One other major trial of HRT, the Postmenopausal Estrogen/Progestin Interventions (PEPI) trial, examined the surrogate outcome of risk factor changes rather than disease events and found that HRT improved the lipid profile (3). The effects on high-density lipoprotein cholesterol levels differed by treatment regimen. The regimen used in HERS, estrogen plus medroxyprogesterone acetate (E+MPA), elevated HDL cholesterol levels less effectively than did estrogen alone or estrogen plus micronized progesterone. Therefore, less benefit from E+MPA on coronary events might have been expected. HERS found no benefit after 4 years and even showed an increase in early coronary events, which remains unexplained.

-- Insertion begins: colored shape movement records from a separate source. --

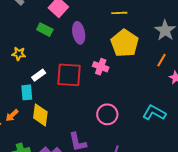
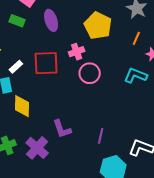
pink cross: (101, 67) -> (77, 52), turned -35
cyan L-shape: (154, 113) -> (136, 75), moved
pink circle: (107, 114) -> (90, 73), moved

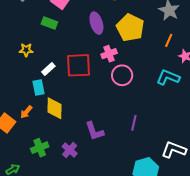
purple ellipse: (51, 20) -> (96, 23), moved
purple line: (101, 136) -> (134, 123), moved
purple cross: (37, 148) -> (70, 150), size x0.7

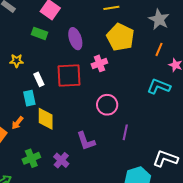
purple ellipse: (96, 23) -> (75, 39), moved
white rectangle: (48, 69) -> (39, 79), turned -72
pink circle: (122, 75) -> (107, 105), moved

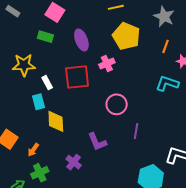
yellow star: (17, 61) -> (24, 65), size x1.6
orange arrow: (17, 123) -> (33, 150), moved
green cross: (31, 158) -> (40, 173), moved

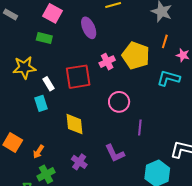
yellow pentagon: (126, 36) -> (136, 56), moved
purple ellipse: (81, 40) -> (89, 28), moved
yellow diamond: (56, 121) -> (75, 124), moved
purple L-shape: (97, 142) -> (115, 153), moved

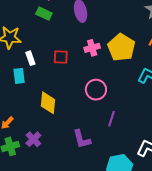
green rectangle: (44, 38) -> (44, 14), moved
red square: (78, 77) -> (61, 57), size x0.6
purple cross: (79, 162) -> (33, 139), moved

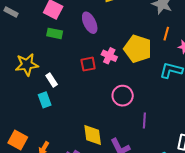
pink cross: (92, 48) -> (109, 56), turned -35
red square: (61, 57) -> (88, 64), moved
yellow diamond: (48, 103) -> (93, 135), moved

The HERS results may have implications beyond women with CHD because they also highlight the need for clinical trial evidence in primary prevention. However, the Women's Health Initiative includes an HRT treatment arm of 28 000 women and will provide generalizable results in the year 2005. Meanwhile, estrogen combined with progestins other than MPA deserves consideration, as does estrogen alone. Women at high cardiovascular risk who are newly treated with HRT should be reassessed and those receiving an established regimen might continue with caution. As noted by the authors, the controversy over the role of HRT in practice raised by HERS should encourage physicians to increase their efforts to use proven therapies for secondary prevention (e.g., β-blockers, aspirin, smoking cessation, and lipid-lowering agents).

Robert D. Langer, MD, MPH
University of California, San DiegoLa Jolla, California, USA


References

1. Grady D, Rubin SM, Petitti DB, et al. Hormone therapy to prevent disease and prolong life in postmenopausal women. Ann Intern Med. 1992;117:1016-37.

2. Barrett-Connor E.Postmenopausal estrogen and prevention bias. Ann Intern Med. 1991; 115:455-6.

3. The Writing Group for the PEPI Trial. JAMA. Effects of estrogen or estrogen/progestin regimens on heart disease risk factors in postmenopausal women. The Postmenopausal Estrogen/Progestin Interventions (PEPI) Trial. 1995;273:199-208.